# SUPPLIED DATA
....
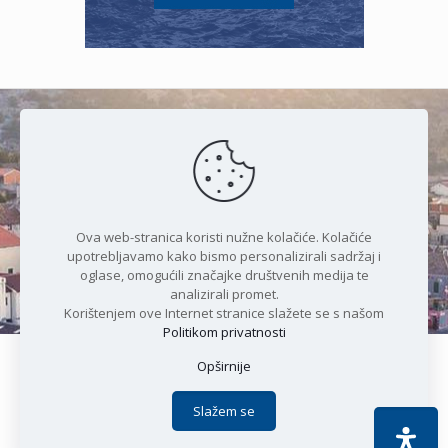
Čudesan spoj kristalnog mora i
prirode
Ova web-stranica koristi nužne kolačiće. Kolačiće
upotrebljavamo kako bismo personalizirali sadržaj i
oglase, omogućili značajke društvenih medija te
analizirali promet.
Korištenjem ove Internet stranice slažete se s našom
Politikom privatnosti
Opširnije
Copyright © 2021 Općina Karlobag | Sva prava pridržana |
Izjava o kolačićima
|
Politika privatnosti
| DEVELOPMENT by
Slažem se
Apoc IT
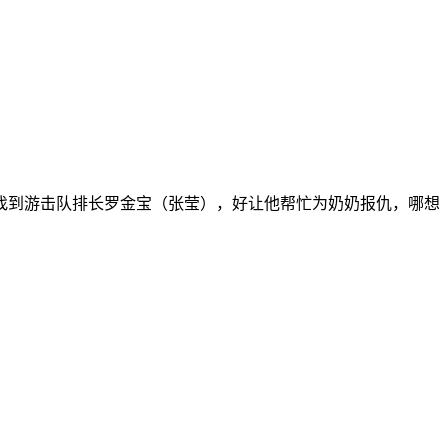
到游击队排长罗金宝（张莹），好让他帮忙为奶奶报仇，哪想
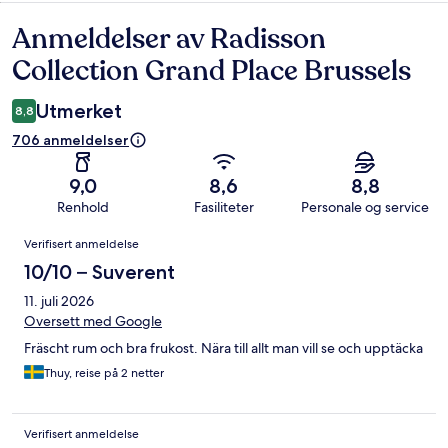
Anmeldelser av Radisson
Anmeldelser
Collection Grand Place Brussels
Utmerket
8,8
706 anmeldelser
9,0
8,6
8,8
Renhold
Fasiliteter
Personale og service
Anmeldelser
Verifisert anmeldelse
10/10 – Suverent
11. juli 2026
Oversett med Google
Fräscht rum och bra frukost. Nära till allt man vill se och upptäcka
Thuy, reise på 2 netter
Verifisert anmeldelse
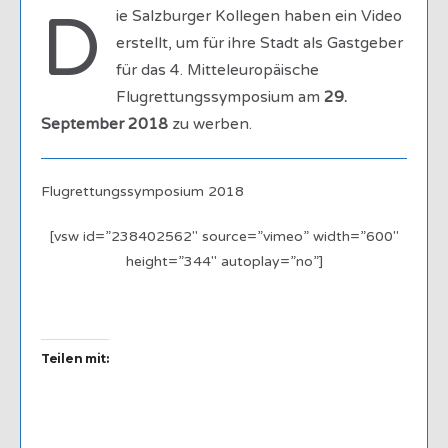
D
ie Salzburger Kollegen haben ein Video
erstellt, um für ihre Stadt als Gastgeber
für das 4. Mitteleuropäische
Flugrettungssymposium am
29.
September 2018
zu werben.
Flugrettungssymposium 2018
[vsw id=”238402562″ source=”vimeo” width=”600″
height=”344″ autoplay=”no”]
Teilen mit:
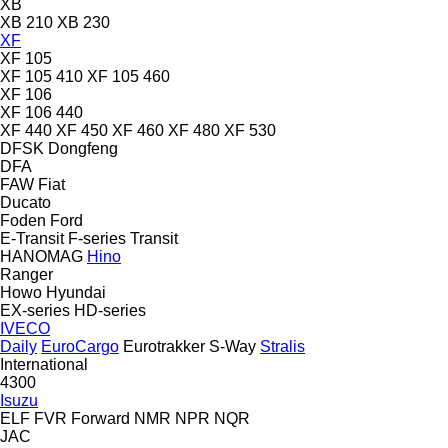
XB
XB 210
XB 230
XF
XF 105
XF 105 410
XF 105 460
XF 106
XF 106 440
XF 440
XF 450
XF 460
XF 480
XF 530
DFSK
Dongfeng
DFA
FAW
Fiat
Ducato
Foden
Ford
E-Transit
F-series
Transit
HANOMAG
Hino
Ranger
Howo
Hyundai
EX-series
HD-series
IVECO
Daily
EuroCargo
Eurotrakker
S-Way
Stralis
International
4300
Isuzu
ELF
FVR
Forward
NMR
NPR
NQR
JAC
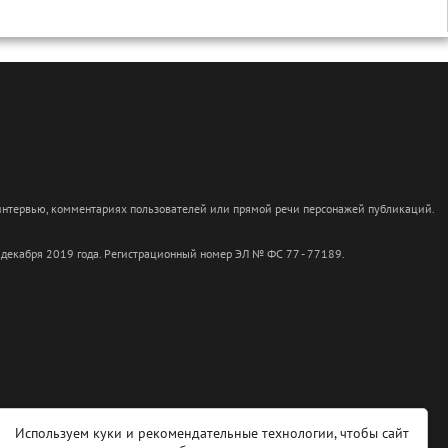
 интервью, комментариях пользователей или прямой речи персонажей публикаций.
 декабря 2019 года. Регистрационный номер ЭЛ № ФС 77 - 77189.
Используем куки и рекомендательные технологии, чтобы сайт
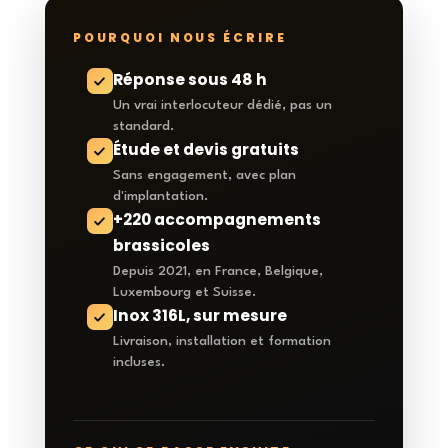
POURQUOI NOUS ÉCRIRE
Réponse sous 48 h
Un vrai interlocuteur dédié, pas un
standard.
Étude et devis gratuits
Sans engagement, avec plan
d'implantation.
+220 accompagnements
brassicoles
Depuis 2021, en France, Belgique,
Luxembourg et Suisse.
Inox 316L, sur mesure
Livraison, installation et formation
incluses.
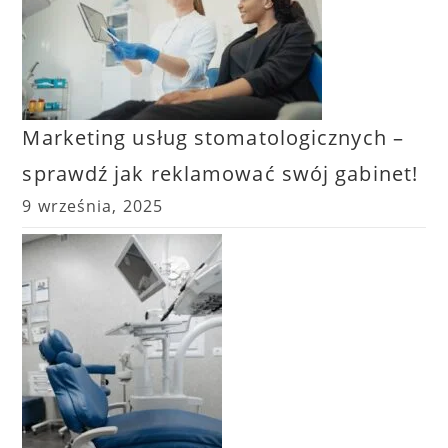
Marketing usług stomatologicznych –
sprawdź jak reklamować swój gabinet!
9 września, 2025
....
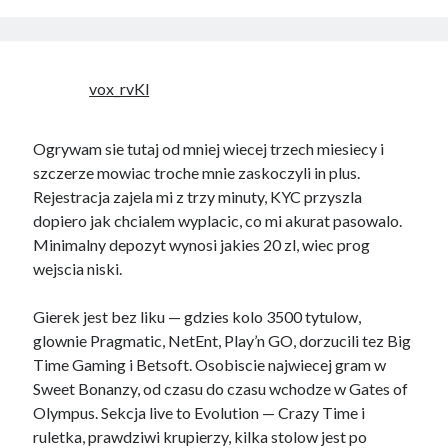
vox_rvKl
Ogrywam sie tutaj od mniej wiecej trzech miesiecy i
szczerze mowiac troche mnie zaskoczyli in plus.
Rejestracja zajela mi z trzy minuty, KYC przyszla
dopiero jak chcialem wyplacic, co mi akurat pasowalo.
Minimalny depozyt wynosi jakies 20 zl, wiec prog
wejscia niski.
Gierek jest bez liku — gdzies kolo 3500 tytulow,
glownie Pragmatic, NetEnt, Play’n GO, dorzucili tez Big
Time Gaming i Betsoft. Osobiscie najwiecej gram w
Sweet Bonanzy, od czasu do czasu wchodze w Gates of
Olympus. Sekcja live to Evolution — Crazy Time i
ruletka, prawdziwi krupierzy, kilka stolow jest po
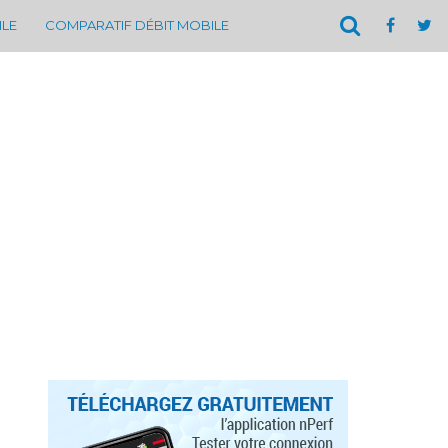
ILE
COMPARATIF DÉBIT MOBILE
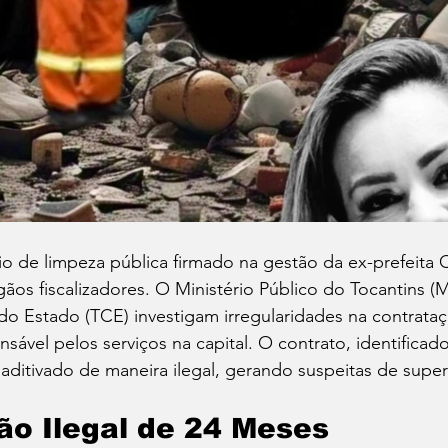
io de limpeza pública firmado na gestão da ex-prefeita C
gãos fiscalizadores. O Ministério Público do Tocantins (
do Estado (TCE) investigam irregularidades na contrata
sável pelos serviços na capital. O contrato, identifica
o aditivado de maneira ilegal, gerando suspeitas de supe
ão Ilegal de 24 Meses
....
# TASK GOAL
Of the entries above, transcribe exactly those lines that fall between the line containing "Čudesan spoj kristalnog mora i" and the line containing "Copyright © 2021", together with those two lines.

# SOLUTION FOR THIS TASK
Čudesan spoj kristalnog mora i
prirode
Ova web-stranica koristi nužne kolačiće. Kolačiće
upotrebljavamo kako bismo personalizirali sadržaj i
oglase, omogućili značajke društvenih medija te
analizirali promet.
Korištenjem ove Internet stranice slažete se s našom
Politikom privatnosti
Opširnije
Copyright © 2021 Općina Karlobag | Sva prava pridržana |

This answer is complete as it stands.